Mancanza di autostima, è una vera e propria sindrome.
Alla fine degli anni 70 era molto in voga un cartone animato che ebbe un enorme successo, che narrava le vicende di Calimero; il pulcino nero con un guscio come cappello. Il finale di ogni puntata aveva sempre lo stesso leit motiv: Calimero si ritrovava solo, sconsolato ed incompreso, vittima di soprusi e ingiustizie e sventurato come non mai.
Chi di noi non si è mai immedesimato in quel pulcino così indifeso e sfortunato?
Nella vita capita a tutti di diventare oggetto di circostanze negative, e di sentirsi perseguitati dal senso di ingiustizia e prevaricazione.
In alcuni casi però questa attitudine diventa cronica, tanto da essere riconosciuta come malattia e mutuare la denominazione di “sindrome di Calimero .
Anche se il nome è simpatico, in realtà si tratta di un disturbo serio che condiziona la vita sociale e affettiva delle persone.
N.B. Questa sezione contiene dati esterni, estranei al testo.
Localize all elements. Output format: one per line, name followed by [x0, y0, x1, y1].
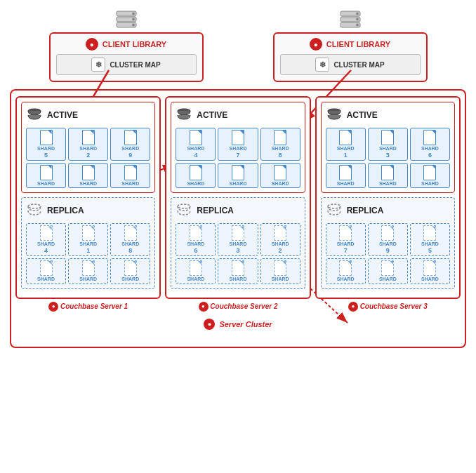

Il vittimismo patologico nasce dal pessimismo, e chi ne è colpito si sente bersaglio del destino avverso. Ogni piccola critica ferisce oltremodo e fa sentire inadeguati, non all’altezza della situazione. Di conseguenza accrescono i pensieri negativi, e la scarsa autostima scatena i sensi di colpa.
Quasi sempre si tratta di un modo inconscio per esprimere un disagio dovuto all’immaturità nel gestire i rapporti e all’impossibilità di affrontare la realtà.
Il vittimismo si innesca quando una persona capisce di non poter vivere una relazione in modo paritario. Diventare vittima attira indulgenza, affetto e protezione.
Ma c’è anche il rovescio della medaglia! I soggetti in questione molto spesso diventano “tiranni psicologici”. Ovvero sfruttano e tengono sotto scacco le persone disposte ad aiutarli, innescando una reazione a catena che fa sentire questi benefattori, a loro volta, in colpa.
Ma quali sono le cause del vittimismo?
Sovente vanno ricercate scandagliando gli anni dell’infanzia. Possono essere gli schemi appresi da un genitore (quasi sempre la figura materna); o la violenza fisica o psicologica subita da piccoli; o magari l’indifferenza e la mancanza di affetto da parte della famiglia di origine.
Per chi si sente chiamato in causa e riconosce di essere afflitto da questa patologia, il consiglio principale è quello di affrontare il problema. Ovvero cercare di sconfiggere l’insicurezza.
Il modo migliore è riuscire ad osservare se stessi con distacco, come se si guardasse un film: il personaggio della vittima non è mai positivo e non è in grado di superare le difficoltà, per cui non sarà mai felice. Questo per comprendere che l’unica soluzione sta nel cambiare atteggiamento, e tentare di superare il trauma latente. Mettere da parte il bambino lagnoso e fare entrare in scena la persona adulta e responsabile farà prendere coscienza dei propri obblighi; evitando di attribuire le eventuali problematiche al destino o alla malevolenza altrui.
Chi sta dalla parte opposta, ovvero l’individuo che ha sperimentato la pesantezza di stare accanto a una persona predisposta al vittimismo, dovrebbe invece liberarsi dal senso di colpa. Probabilmente la vittima in questione trova terreno fertile in costui, per via di una sensibilità fuori dal comune; o perché fa leva sulla sua inclinazione a sposare i temi dei più deboli.
Per aiutare i “Calimero”, bisognerebbe aiutarli a crescere. Non essere accondiscendenti e mantenere un contegno fermo e integerrimo, per metterli di fronte ai loro errori comportamentali.
Solo in questo modo possono acquisire l’autostima necessaria ad avere un atteggiamento più maturo rispetto alle varie dinamiche relazionali.